EXERCISE DETAILS — Repeat the entries that follow verbatim, without any of their pictures.

(Page-level text extractions)
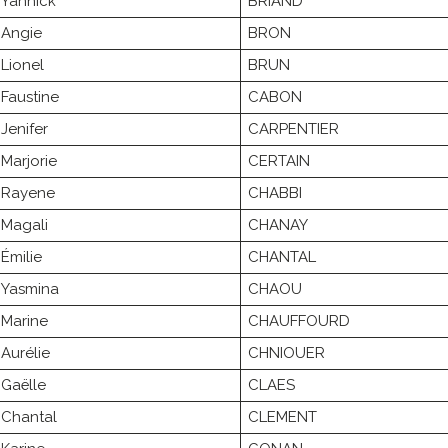
Yannick
BRIAND
Angie
BRON
Lionel
BRUN
Faustine
CABON
Jenifer
CARPENTIER
Marjorie
CERTAIN
Rayene
CHABBI
Magali
CHANAY
Émilie
CHANTAL
Yasmina
CHAOU
Marine
CHAUFFOURD
Aurélie
CHNIOUER
Gaëlle
CLAES
Chantal
CLEMENT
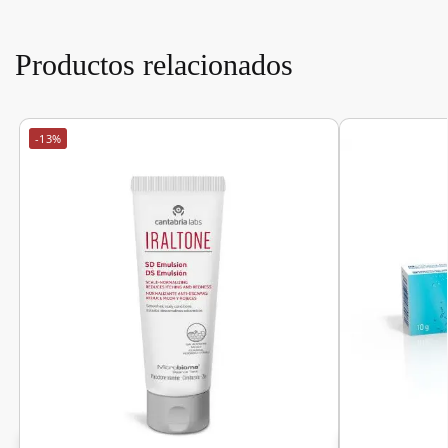
Productos relacionados
-13%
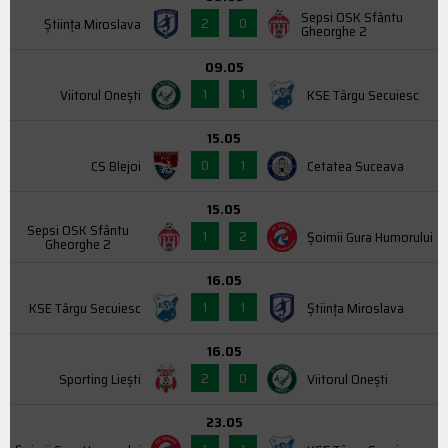
Sepsi OSK Sfântu
2
0
Știința Miroslava
Gheorghe 2
09.05
1
1
Viitorul Onești
KSE Târgu Secuiesc
15.05
0
1
CS Blejoi
Cetatea Suceava
15.05
Sepsi OSK Sfântu
1
2
Şoimii Gura Humorului
Gheorghe 2
16.05
1
1
KSE Târgu Secuiesc
Știința Miroslava
16.05
2
0
Sporting Liești
Viitorul Onești
23.05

ANSWER AREA —
Yannick
BRIAND
Angie
BRON
Lionel
BRUN
Faustine
CABON
Jenifer
CARPENTIER
Marjorie
CERTAIN
Rayene
CHABBI
Magali
CHANAY
Émilie
CHANTAL
Yasmina
CHAOU
Marine
CHAUFFOURD
Aurélie
CHNIOUER
Gaëlle
CLAES
Chantal
CLEMENT
Productos relacionados
-13%
Sepsi OSK Sfântu
2
0
Știința Miroslava
Gheorghe 2
09.05
1
1
Viitorul Onești
KSE Târgu Secuiesc
15.05
0
1
CS Blejoi
Cetatea Suceava
15.05
Sepsi OSK Sfântu
1
2
Şoimii Gura Humorului
Gheorghe 2
16.05
1
1
KSE Târgu Secuiesc
Știința Miroslava
16.05
2
0
Sporting Liești
Viitorul Onești
23.05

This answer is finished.